Everyone knows that on New Year's Eve, New York City drops a glittery ball over Times Square. However, there are a number of other cities around the country that also drop objects as a way to welcome the new year and, in Pennsylvania, they all seem to be food related.
In Bethlehem, a specially rigged crane lowers an enormous, illuminated Peep (Just Born, the company that makes the marshmallow confections, is located in Bethlehem) at midnight. In Lebanon, PA, the local fire department lowers a 7 and a half foot long bologna (but what do they do with it afterwards?). Pottsville raises a giant bottle of Yuengling (pronounced Ying-Ling), the city of Hershey lowers a huge, foil-wrapped Kiss and Elizabethtown drops a oversized M&M.

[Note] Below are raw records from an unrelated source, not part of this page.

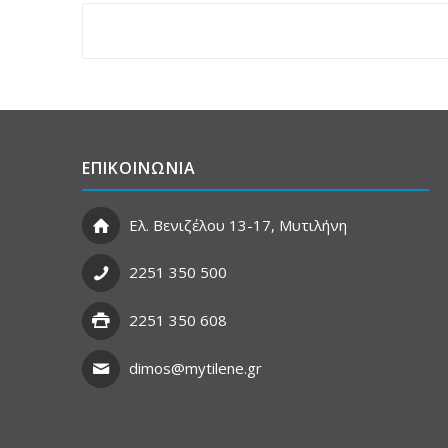
ΕΠΙΚΟΙΝΩΝΙΑ
Ελ. Βενιζέλου 13-17, Μυτιλήνη
2251 350 500
2251 350 608
dimos@mytilene.gr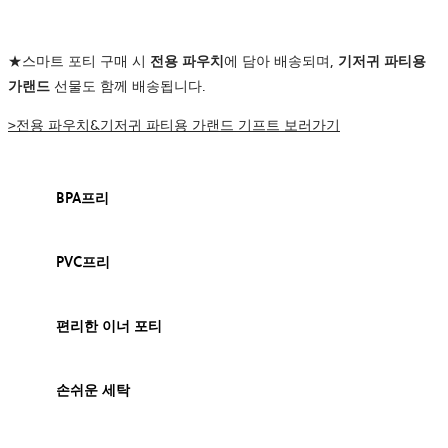
★스마트 포티 구매 시
전용 파우치
에 담아 배송되며,
기저귀 파티용
가랜드
선물도 함께 배송됩니다.
>전용 파우치&기저귀 파티용 가랜드 기프트 보러가기
BPA프리
PVC프리
편리한 이너 포티
손쉬운 세탁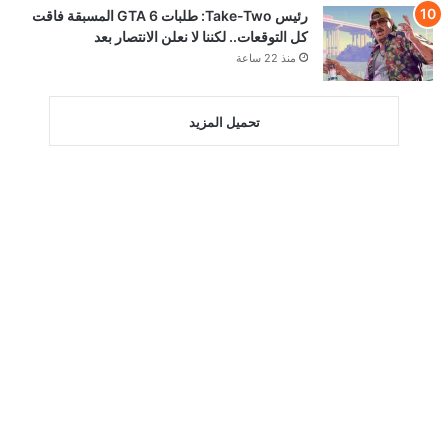
رئيس Take-Two: طلبات GTA 6 المسبقة فاقت
كل التوقعات.. لكننا لا نعلن الانتصار بعد
منذ 22 ساعة
تحميل المزيد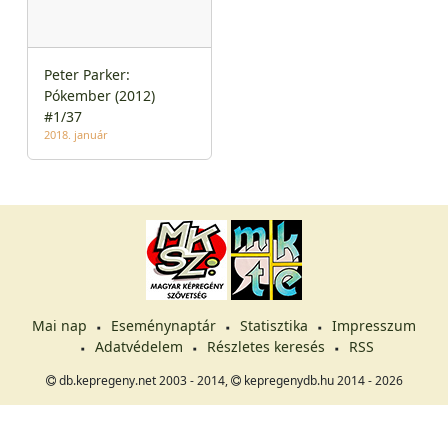
Peter Parker:
Pókember (2012)
#1/37
2018. január
Mai nap
Eseménynaptár
Statisztika
Impresszum
Adatvédelem
Részletes keresés
RSS
db.kepregeny.net 2003 - 2014,
kepregenydb.hu 2014 - 2026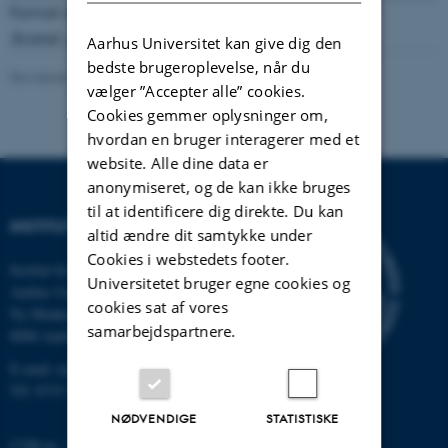
Format available:
Not available online
Scand. J. Statist
,
25
(1998), 451-482.
Aarhus Universitet kan give dig den
bedste brugeroplevelse, når du
Revideret 08.03.2023
-
Lars Madsen
vælger ”Accepter alle” cookies.
Cookies gemmer oplysninger om,
hvordan en bruger interagerer med et
website. Alle dine data er
anonymiseret, og de kan ikke bruges
til at identificere dig direkte. Du kan
INSTITUT FOR MATEMATIK
altid ændre dit samtykke under
Cookies i webstedets footer.
Institut for Matematik
Universitetet bruger egne cookies og
Aarhus Universitet
cookies sat af vores
Ny Munkegade 118
samarbejdspartnere.
8000 Aarhus C
E-mail: math@au.dk
Tlf: 8715 5100
NØDVENDIGE
STATISTISKE
CVR-nr.: 31119103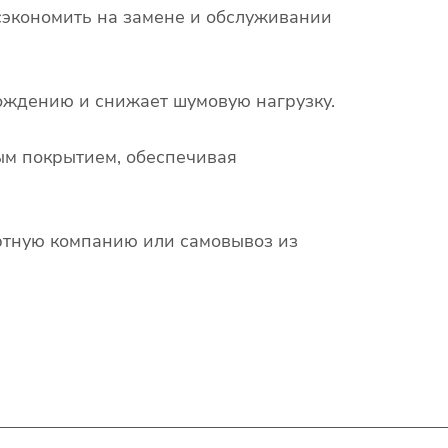
сэкономить на замене и обслуживании
ождению и снижает шумовую нагрузку.
ым покрытием, обеспечивая
ортную компанию или самовывоз из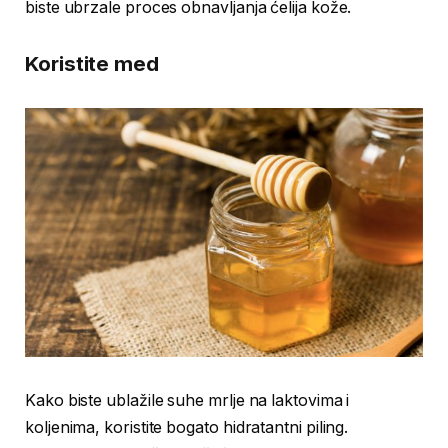
biste ubrzale proces obnavljanja ćelija kože.
Koristite med
Kako biste ublažile suhe mrlje na laktovima i
koljenima, koristite bogato hidratantni piling.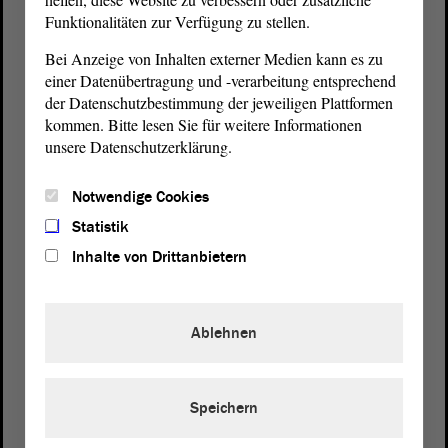
Funktionalitäten zur Verfügung zu stellen.
Bei Anzeige von Inhalten externer Medien kann es zu
einer Datenübertragung und -verarbeitung entsprechend
der Datenschutzbestimmung der jeweiligen Plattformen
Postanschrift
kommen. Bitte lesen Sie für weitere Informationen
unsere Datenschutzerklärung.
von Sachsen-Anhalt
Landtag
Domplatz 6–9
Notwendige Cookies
39104 Magdeburg
Statistik
Wegbeschreibung
Inhalte von Drittanbietern
Auf Google Maps
Ablehnen
Telefon und Fax
Zentrale:
0391 / 560 - 0
Fax:
0391 / 560 - 1123
Speichern
Presse- und Öffentlichkeitsarbeit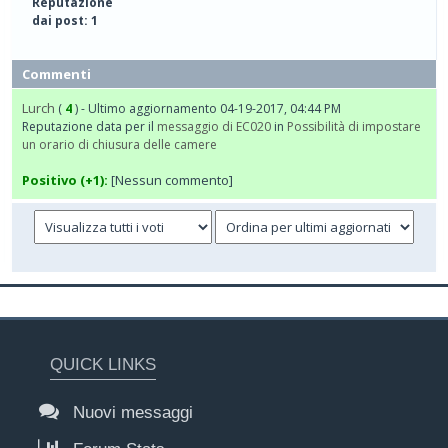
Reputazione
dai post: 1
Commenti
Lurch
(
4
) - Ultimo aggiornamento 04-19-2017, 04:44 PM
Reputazione data per il
messaggio di EC020
in
Possibilità di impostare
un orario di chiusura delle camere
Positivo (+1):
[Nessun commento]
QUICK LINKS
Nuovi messaggi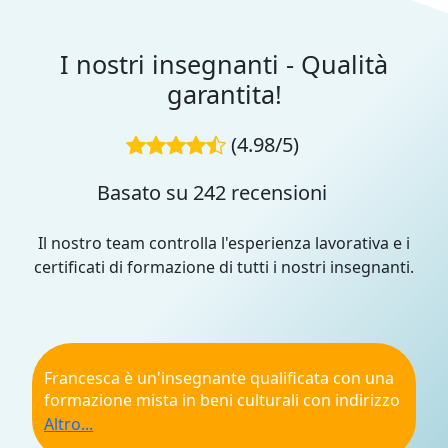
I nostri insegnanti - Qualità
garantita!
(4.98/5)
Basato su 242 recensioni
Il nostro team controlla l'esperienza lavorativa e i
certificati di formazione di tutti i nostri insegnanti.
Francesca è un'insegnante qualificata con una
formazione mista in beni culturali con indirizzo
manageriale. La sua esperienza come guida
turistica l'ha portata a sviluppare ottime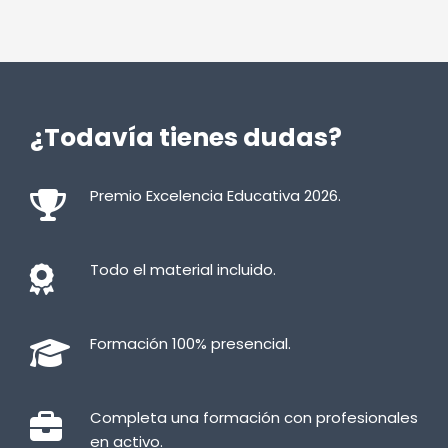
¿Todavía tienes dudas?
Premio Excelencia Educativa 2026.
Todo el material incluido.
Formación 100% presencial.
Completa una formación con profesionales
en activo.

It certainly makes Philly's fireworks and day-long Mummer's Parade pale in comparison! Next year, I think we should drop a gargantuan cheesesteak.
[via CBS3]















12-31-2008 @4:20PM Jen said... I can't believe you left out the pickle drop in Dillsburg, PA.
Reply
1-03-2009 @11:49AM woostery said... Even though I've never been to Lebanon, I feel I have to point out that the bologna they dropped there wasn't just bologna, but Lebanon Bologna, a cured, fermented, smoked, white-flecked (at a glance it looks more like salami than bologna), semi-dry sausage. The news reports really should have made it clear. (It would be like substituting the words "beef navel" for "pastrami.")
It's a phenomenally tasty cured meat and it appears it could be dying out, so Slashfood would do well to find some of the stuff and pump it up!
Wikipedia on Lebanon Bologna:
http://en.wikipedia.org/wiki/Lebanon_bologna
One firm that still makes lebanon bologna:
http://www.seltzerslebanonbologna.com/
And for final confirmation that Lebanon bologna is distinct, a cite for a biomedical article on the Microbiology of Lebanon Bologna
http://www.pubmedcentral.nih.gov/articlerender.fcgi?artid=379833
Check out Lebanon bologna. It's fantastic.